Re: [csswg-drafts] [css-conditional-4] Feature detection for descriptors (#2463)

Sure, they can test for an at-rule and miss a descriptor, but the same is true of existing property tests; you can easily test for a simple version of a property and fail to realize that the more complex version you're using in your actual styles isn't supported. That's a risk authors take when they're weighing the competing concerns of terseness/readability vs accuracy, and it's not something we need to work *too* hard to protect people from, imo.

(Fun fact: an early proposal for @supports, way back when, worked by having *no* test in the prelude; instead you tagged individual properties in the contained styles with a !keyword, and it matched based on whether those properties parsed or not. No repetition at all, but what was being matched was a lot less clear up-front.)

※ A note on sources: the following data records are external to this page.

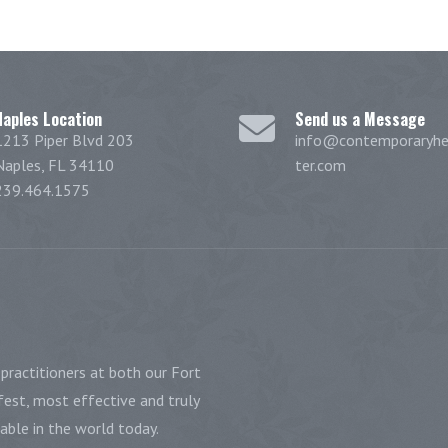
Naples Location
Send us a Message
1213 Piper Blvd 203
info@contemporaryhe
Naples, FL 34110
ter.com
239.464.1575
practitioners at both our Fort
est, most effective and truly
ble in the world today.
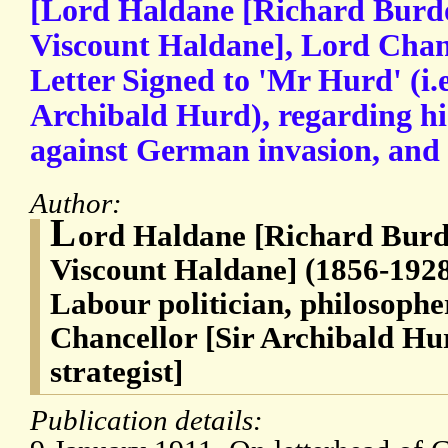
[Lord Haldane [Richard Burdo
Viscount Haldane], Lord Chan
Letter Signed to 'Mr Hurd' (i.e
Archibald Hurd), regarding hi
against German invasion, and 
Author:
L
ord Haldane [Richard Burd
Viscount Haldane] (1856-1928
Labour politician, philosophe
Chancellor [Sir Archibald Hu
strategist]
Publication details:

I think the trade-off of accuracy vs terseness in allowing just the at-rule name is reasonable here. *Most* of the time, the mere presence of the at-rule is a sufficient test. When there have been gradual upgrades to an at-rule's feature set and you need to discriminate between support levels, the full-fat version of the query is there for you, but I don't think we need to force that on everyone the rest of the time. For example, I do not want people to have to write out that full `@counter-style` example just to test if the at-rule is allowed at all; that's way excessive.

(Properties, on the other hand, change their value set pretty regularly, and are a lot shorter to write, so the trade-offs of requiring the full `(prop: val)` over a simple `(prop)` isn't nearly as onerous.)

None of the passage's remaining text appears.